- _Your objective_
The lines to copy are those in the records below that hold the word "prix".

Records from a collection
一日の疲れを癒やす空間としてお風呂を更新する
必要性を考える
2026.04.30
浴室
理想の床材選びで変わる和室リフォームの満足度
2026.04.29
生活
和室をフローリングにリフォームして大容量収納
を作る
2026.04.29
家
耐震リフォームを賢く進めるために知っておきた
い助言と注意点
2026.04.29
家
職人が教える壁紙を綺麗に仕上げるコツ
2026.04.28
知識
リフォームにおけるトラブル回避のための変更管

--

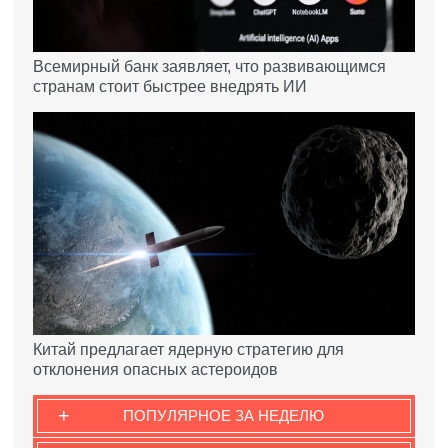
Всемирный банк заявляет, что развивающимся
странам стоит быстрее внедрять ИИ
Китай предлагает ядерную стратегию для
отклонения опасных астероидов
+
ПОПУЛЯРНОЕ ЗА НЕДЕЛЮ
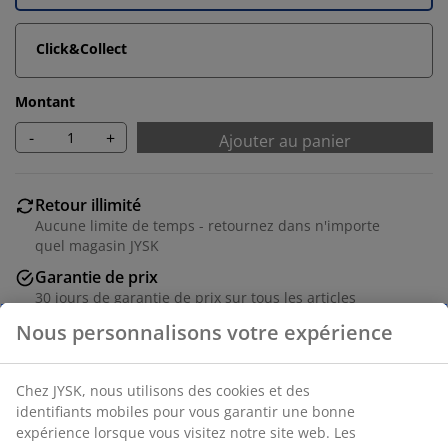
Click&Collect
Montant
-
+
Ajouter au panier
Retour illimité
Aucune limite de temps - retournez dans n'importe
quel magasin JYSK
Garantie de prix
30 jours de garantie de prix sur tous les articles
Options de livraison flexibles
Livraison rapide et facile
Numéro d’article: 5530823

- _Exercise answer_
Garantie de prix
30 jours de garantie de prix sur tous les articles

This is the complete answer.